Even with all the more sophisticated modalities, most radiology residencies still have a plain film rotation. Sometimes this rotation goes by the moniker chest. Other times, it is more generally called plain films and includes both chest and musculoskeletal x-rays. Regardless, since we are generally modality-based and not organ-based at my institution, today, we will go through how to succeed in this rotation’s more generalized version. To do this, we will start with some of the recommended readings for this rotation. Then we will delve into some more of the specific year-by-year recommendations for achieving success.
Recommended reading for the Plain Film Rotation
Overwhelming, upon surveying my residents, one book was the clear winner for learning the basics of reading chest films. It was easy to understand and logically arranged, using the programmed learning style. Check out Felson’s Principles Of Chest Roentgenology. (I am an Amazon affiliate and receive a small commission on any purchases through the links!) When you complete this book, you are ready to start reading films. On the other hand, for those of you who prefer an online tutorial, some of my residents like the University of Virginia chest tutorial to help with the learning process.
As I had mentioned previously in a discussion of how to succeed in MSK imaging, I would also recommend Fundamentals of Skeletal Radiology to learn the basics of reading films on this rotation. Specifically, it has a reputation for helping out with trauma and fractures. But, it will get you started reading with what you will need to know on this rotation. Finally, I would also advise you to have a copy of the Keats Atlas of Normal Roentgen Variants That May Simulate Disease: Expert Consult by your side to help you distinguish normal variants. Knowing normal vs. abnormal is probably the most challenging part of being an excellent plain film reader. And, most departments have a copy of this book lying around somewhere in the dark!
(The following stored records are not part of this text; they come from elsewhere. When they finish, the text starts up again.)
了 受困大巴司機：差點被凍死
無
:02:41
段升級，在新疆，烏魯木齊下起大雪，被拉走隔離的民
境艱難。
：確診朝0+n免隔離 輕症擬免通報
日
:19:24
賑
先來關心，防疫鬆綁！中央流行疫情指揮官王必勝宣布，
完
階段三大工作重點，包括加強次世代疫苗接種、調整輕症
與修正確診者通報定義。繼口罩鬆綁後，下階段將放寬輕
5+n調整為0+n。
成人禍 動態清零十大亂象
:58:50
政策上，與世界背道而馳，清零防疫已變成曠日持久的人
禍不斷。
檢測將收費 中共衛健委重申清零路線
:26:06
Finally, I want also to emphasize that reading is supplemental to looking at films on rotation. It will never replace sitting down and reading studies at a PACS station. So, don’t disappear to go reading books during the daily rotations. You will only be hurting your residency education!
Year By Year Learning Recommendations For Hospital Plain Film Rotation
Learning By Doing!
In the world of x-rays, reading books is not enough. Every first-year resident should be immersing themselves in reading cases live on a PACS. Even better, during the first few days to a week on this plain film rotation, they should sit with an attending and watch how they make the findings, interpret the images, and dictate cases. In the times of Covid, this exercise may be a bit more complicated. However, it is critical to read x-rays in this way and return to a semblance of normalcy, especially after the pandemic ends. (It will eventually!) You need to go through this exercise to understand the mechanics of how your faculty reads the films.
Soon afterward, all residents should dictate the cases themselves after going through the images with an attending. Remember also to try to take notes on the relevant cases before dictating. You don’t want to forget the findings that the radiology faculty told you to add to the dictation. Residents should try to get through as many cases as they can.
How Much To Read
Back in the day, we would measure the number of cases read based on boards. (I’m dating myself!) Each electric panel would have around 20-30 cases. First years would go through up to one full board of films each day on rotation. That number is a reasonable goal for most first-year residents when they finish their first rotation in plain films.
Second And Third Years
Now, it is time to take the proverbial bull by the horns. Since you have learned the basic mechanics of looking at and dictating films, it is time to mix up the equation a bit. Try to read some cases independently and then go over the results with an attending afterward as she is signing off the reports. Reading cases first by yourself allows you the independence of making decisions and gives you insight as to what you missed and what you can do better. It is the ultimate way to get feedback on every one of the cases that you read. I would also recommend occasionally sitting with an attending, especially ones that you may not have worked with as much, to get to know each faculty member’s style. You can still learn a lot about watching how each reader operates the plain film station.
At this time, you should be able to get through at least the equivalent of two boards or up to 60 films at the end of this rotation. That would be an entirely reasonable goal.
During your final year, you should be reading cases entirely independently. Of course, your attending will need to sign off on the cases at the end of the day. So, at this point, you should pretend that you are the attending, except that you should check the results of your dictation with the final read. Of course, if you find a complicated case or you have a question during the day, you should ask your attending what you should dictate/do. But for the most part, you should be able to the cases entirely by yourself. As a fourth year, you are very close to reading cases independently as an attending, and you should act like one!
Plain Films- Still Part Of The World Of Radiology
As much as we love to read all the more complex and sophisticated radiology modalities, most practices have their radiologists read plain films. Chest films and basic trauma radiology serve a critical need. And, we have not found any reasonable way to replace them. So, don’t poo-poo the plain film rotation. As an attending, most practices will expect you to read lots and lots of films, even in the 2020s. So, get cracking. Start learning to read plain films well during residency so you can hit the ground running when you begin your first job!